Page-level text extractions
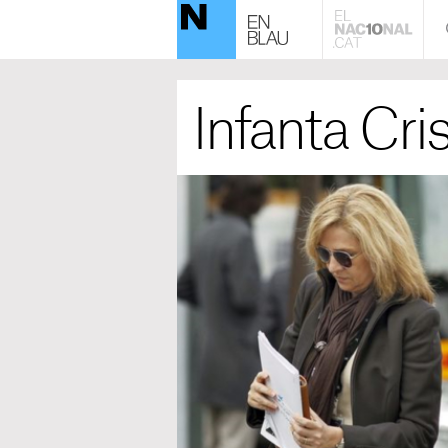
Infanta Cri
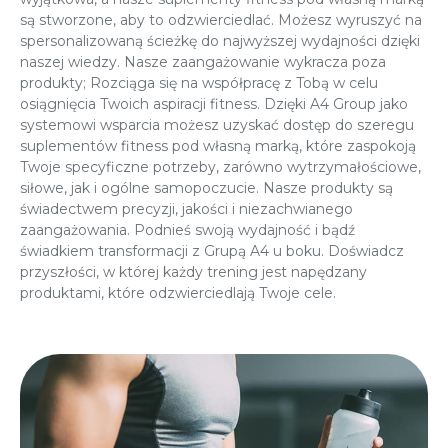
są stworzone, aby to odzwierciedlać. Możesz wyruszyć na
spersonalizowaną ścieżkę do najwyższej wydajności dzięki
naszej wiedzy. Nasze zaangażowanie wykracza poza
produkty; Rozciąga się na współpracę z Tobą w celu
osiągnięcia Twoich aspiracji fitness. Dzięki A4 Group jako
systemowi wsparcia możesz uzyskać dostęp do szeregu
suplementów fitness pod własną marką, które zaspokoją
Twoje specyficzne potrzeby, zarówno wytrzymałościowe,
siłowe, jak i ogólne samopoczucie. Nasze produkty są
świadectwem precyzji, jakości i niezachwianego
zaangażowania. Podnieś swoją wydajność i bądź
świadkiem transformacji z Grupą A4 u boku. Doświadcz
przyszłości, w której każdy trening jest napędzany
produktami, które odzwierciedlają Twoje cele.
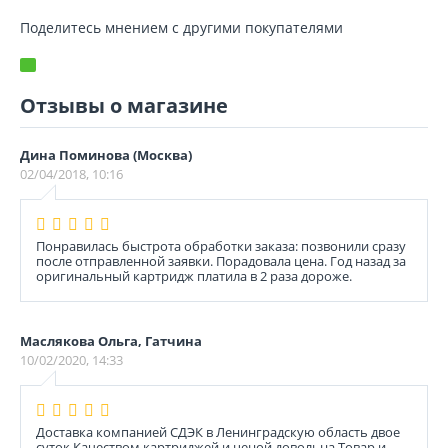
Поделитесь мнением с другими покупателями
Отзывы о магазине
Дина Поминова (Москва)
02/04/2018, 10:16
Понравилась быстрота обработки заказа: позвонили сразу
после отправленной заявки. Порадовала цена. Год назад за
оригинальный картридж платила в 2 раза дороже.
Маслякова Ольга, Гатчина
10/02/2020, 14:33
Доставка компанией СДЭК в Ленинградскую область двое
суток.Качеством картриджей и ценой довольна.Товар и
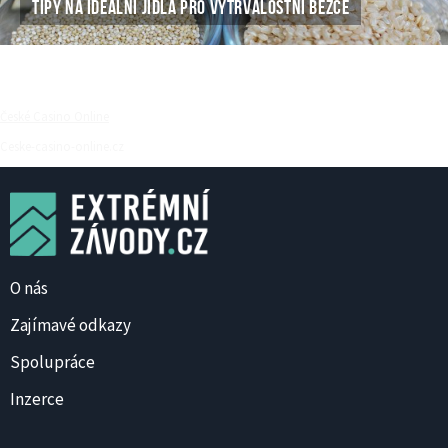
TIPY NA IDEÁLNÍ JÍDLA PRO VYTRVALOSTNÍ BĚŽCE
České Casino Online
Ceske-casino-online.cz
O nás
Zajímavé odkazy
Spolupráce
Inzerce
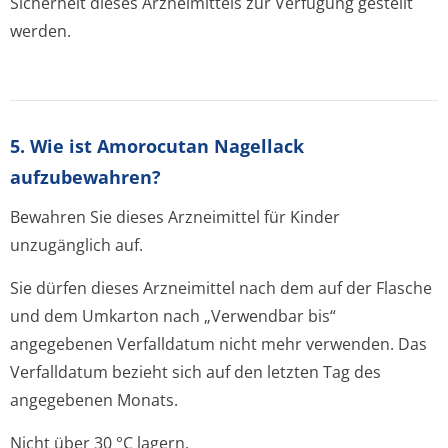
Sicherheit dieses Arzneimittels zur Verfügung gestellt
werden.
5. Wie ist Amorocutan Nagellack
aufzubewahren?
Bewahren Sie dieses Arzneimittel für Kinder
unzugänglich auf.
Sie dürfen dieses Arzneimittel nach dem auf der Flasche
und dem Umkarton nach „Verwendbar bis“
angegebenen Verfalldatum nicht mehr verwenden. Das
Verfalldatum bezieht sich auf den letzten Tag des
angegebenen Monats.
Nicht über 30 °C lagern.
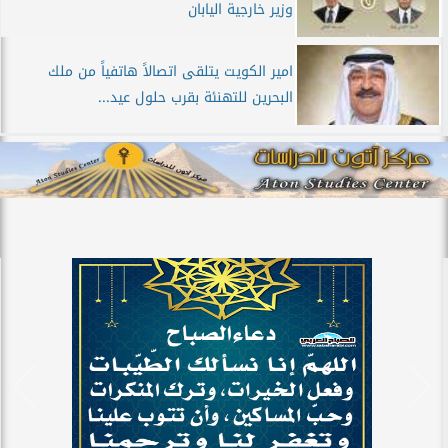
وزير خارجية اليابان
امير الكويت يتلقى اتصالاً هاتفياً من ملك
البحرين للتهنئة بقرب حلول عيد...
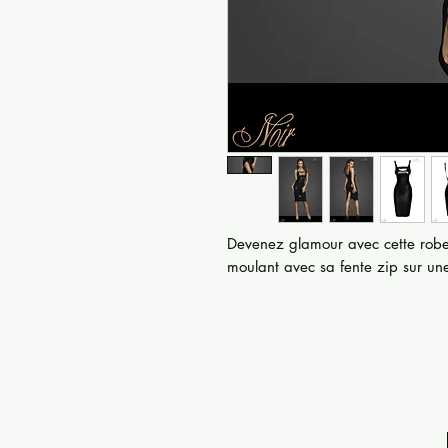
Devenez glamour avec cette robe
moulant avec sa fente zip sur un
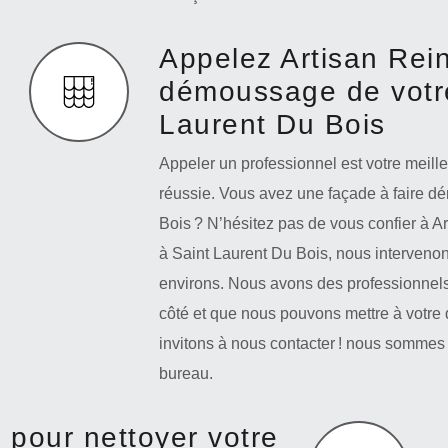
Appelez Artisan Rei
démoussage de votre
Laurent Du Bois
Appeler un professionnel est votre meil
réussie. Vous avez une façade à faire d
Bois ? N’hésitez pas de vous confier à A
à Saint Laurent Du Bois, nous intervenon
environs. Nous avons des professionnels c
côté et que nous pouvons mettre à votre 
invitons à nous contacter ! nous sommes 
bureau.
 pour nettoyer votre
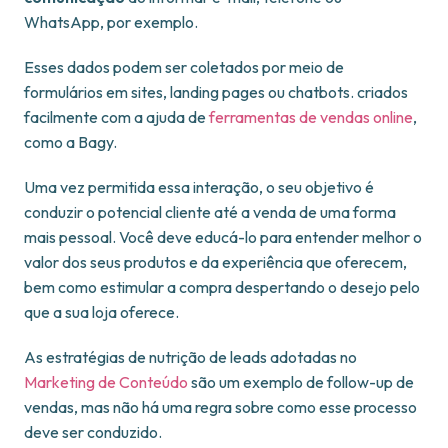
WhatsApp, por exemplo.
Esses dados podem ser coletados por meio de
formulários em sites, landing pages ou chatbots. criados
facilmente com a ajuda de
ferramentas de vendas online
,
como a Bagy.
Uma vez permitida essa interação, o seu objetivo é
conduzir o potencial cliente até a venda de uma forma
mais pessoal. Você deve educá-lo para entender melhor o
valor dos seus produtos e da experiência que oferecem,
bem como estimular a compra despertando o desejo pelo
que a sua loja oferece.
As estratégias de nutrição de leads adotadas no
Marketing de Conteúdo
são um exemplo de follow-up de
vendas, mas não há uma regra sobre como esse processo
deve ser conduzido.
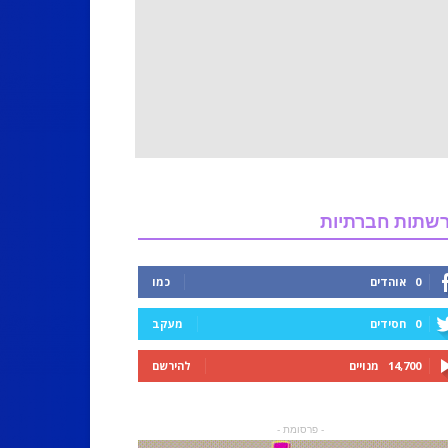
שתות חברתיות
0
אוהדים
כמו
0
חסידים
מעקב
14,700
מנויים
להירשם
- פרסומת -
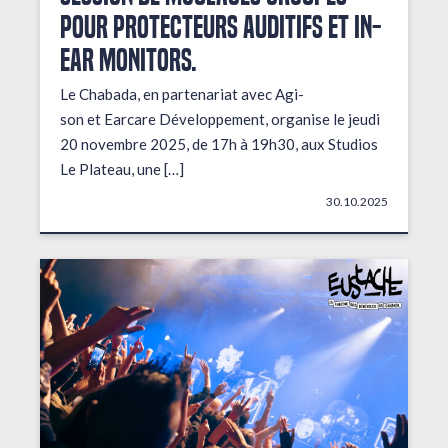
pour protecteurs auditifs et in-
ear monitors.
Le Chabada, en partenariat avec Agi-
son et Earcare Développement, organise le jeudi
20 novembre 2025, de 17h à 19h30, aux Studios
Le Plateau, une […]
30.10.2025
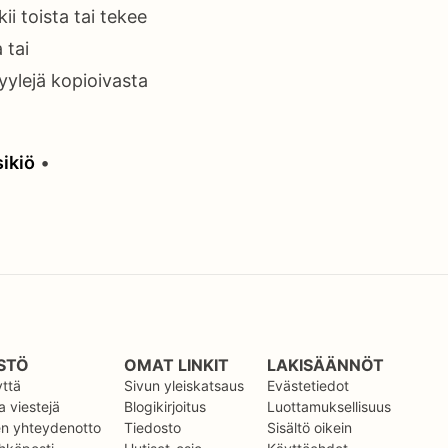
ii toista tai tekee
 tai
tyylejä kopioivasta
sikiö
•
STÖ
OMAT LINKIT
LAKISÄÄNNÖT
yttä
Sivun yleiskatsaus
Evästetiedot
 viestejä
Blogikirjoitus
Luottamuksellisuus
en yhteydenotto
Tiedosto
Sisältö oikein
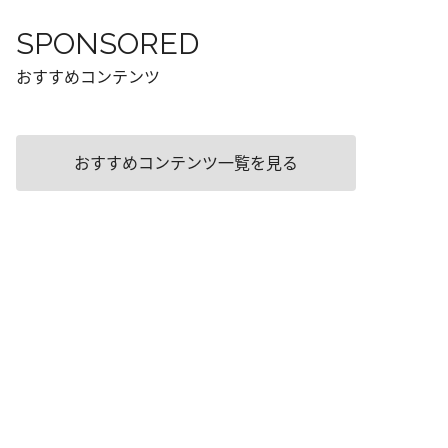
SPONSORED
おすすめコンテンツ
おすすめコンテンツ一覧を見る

_What to produce:_ Each line above from the one containing "à Saint Laurent Du Bois, nous intervenon" through the one containing "como a Bagy." is to be returned verbatim. Nothing else, and no pictures.

_Exercise output:_
à Saint Laurent Du Bois, nous intervenon
environs. Nous avons des professionnels c
côté et que nous pouvons mettre à votre 
invitons à nous contacter ! nous sommes 
bureau.
 pour nettoyer votre
WhatsApp, por exemplo.
Esses dados podem ser coletados por meio de
formulários em sites, landing pages ou chatbots. criados
facilmente com a ajuda de
ferramentas de vendas online
,
como a Bagy.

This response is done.